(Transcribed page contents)
——

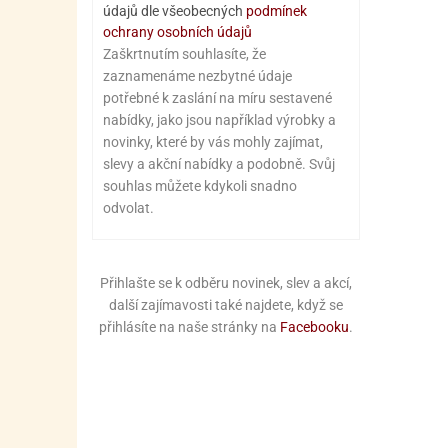
údajů dle všeobecných
podmínek
ochrany osobních údajů
Zaškrtnutím souhlasíte, že
zaznamenáme nezbytné údaje
potřebné k zaslání na míru sestavené
nabídky, jako jsou například výrobky a
novinky, které by vás mohly zajímat,
slevy a akční nabídky a podobně. Svůj
souhlas můžete kdykoli snadno
odvolat.
Přihlašte se k odběru novinek, slev a akcí,
další zajímavosti také najdete, když se
přihlásíte na naše stránky na
Facebooku
.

——

Required work —
Search the entries above for "nabídky". Return every line that has it.

Output for this task —
nabídky, jako jsou například výrobky a
slevy a akční nabídky a podobně. Svůj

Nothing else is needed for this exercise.